■ DATA IN THIS EXERCISE:
Start of Block

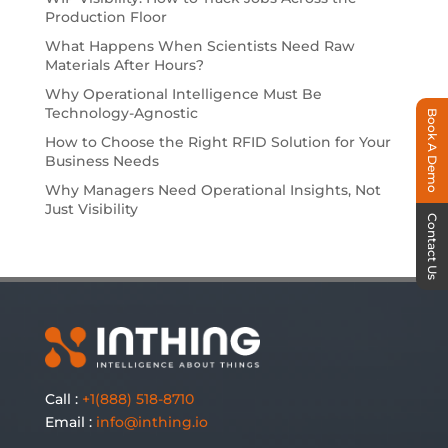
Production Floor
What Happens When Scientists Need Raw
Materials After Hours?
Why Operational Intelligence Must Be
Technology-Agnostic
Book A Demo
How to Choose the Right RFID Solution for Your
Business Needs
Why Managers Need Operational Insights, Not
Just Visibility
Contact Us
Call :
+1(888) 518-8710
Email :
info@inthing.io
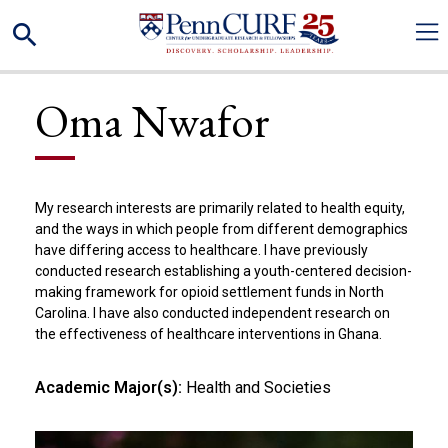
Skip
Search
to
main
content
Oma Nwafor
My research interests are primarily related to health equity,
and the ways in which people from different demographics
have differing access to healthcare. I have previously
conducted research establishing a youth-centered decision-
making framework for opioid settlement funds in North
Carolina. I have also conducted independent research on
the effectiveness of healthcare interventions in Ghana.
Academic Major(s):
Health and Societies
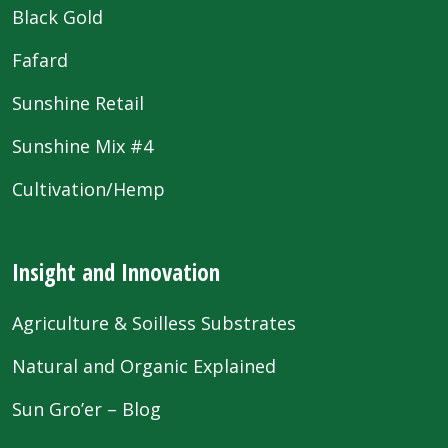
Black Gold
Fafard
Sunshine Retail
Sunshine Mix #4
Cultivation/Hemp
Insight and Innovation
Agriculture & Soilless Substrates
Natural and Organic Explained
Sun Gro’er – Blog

End of Block
Start of Block

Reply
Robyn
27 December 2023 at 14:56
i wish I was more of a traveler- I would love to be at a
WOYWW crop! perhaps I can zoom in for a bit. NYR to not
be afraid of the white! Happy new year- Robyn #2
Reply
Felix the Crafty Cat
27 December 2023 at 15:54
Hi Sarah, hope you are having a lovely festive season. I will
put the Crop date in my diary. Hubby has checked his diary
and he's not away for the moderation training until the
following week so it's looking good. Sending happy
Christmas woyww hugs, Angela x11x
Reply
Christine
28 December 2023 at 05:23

End of Block

■ TASK DIRECTIONS:
Extract the lines of the preceding material that run from the line with "Sunshine Retail" through the line with "Sun Gro’er – Blog", inclusive, reproducing them exactly and adding nothing.

■ ANSWER SPACE:
Sunshine Retail
Sunshine Mix #4
Cultivation/Hemp
Insight and Innovation
Agriculture & Soilless Substrates
Natural and Organic Explained
Sun Gro’er – Blog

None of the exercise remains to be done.